Government, Political Parties
Refah, Welfare Party, ANAP, Development Party, Justice Party
All political parties were dissolved after the 1980 coup, and leaders of the Republican People’s Party (Turkish acronym, CHP) and the Justice Party (AP) were subsequently barred from taking part in national politics for at least ten years. In elections since the restoration of civilian rule, the Motherland Party (ANAP) won parliamentary majorities in both 1983 and 1987. The True Path Party (DYP) won the largest number of seats in the 1991 parliamentary elections. Other parties holding seats after the 1991 elections included the Social Democratic Populist Party (SHP), the Welfare Party (Refah), and the Democratic Left Party (DSP).
In September 1995 the DYP-led government collapsed, and early elections were called. For the next several years, Turkey was led by a series of unstable coalitions, marked by personal rivalries and fragmentation on both the left and right. In the December 1995 elections, the Welfare Party, an Islamic party, won a plurality with only 21 percent of the vote. The DYP and ANAP each received about 19 percent of the vote. Other parties that won seats in the 1995 elections were the CHP (reactivated in 1992), the Democratic Left Party (DSP), and the Grand Unity Party (BBP). The DYP and ANAP, longtime rivals, formed a coalition in March 1996 to block the Welfare Party from power, but this coalition collapsed in June. The DYP was then forced to form a coalition with the Welfare Party, which collapsed one year later. In June 1997 ANAP leader Mesut Yilmaz was appointed prime minister. He formed a new coalition government with the DSP and the Democratic Turkey Party (DTP), a new center-right party.

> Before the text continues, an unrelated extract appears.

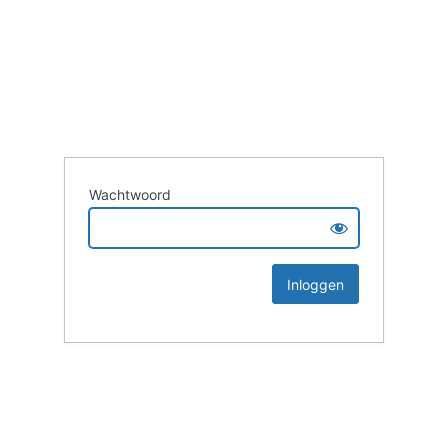
Wachtwoord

In January 1998 the constitutional court outlawed the Welfare Party on the grounds that it threatened the secular nature of the Turkish state. Former members of the party joined a newly formed Islamic party called Virtue, making it the largest party in parliament. In November the Yilmaz government fell, and former prime minister and DSP leader Bulent Ecevit formed an interim government. In April 1999 elections the DSP secured the most parliamentary seats, followed by the rightist Nationalist Action Party (MHP) and Virtue. No party won an outright majority. Ecevit, again excluding the Islamists, formed a coalition government consisting of the DSP, the MHP, and ANAP (which had placed fourth in the elections). In November 2002 elections the Justice and Development Party (AKP), a party with Islamist roots formed in 2001, secured an outright majority in the parliament.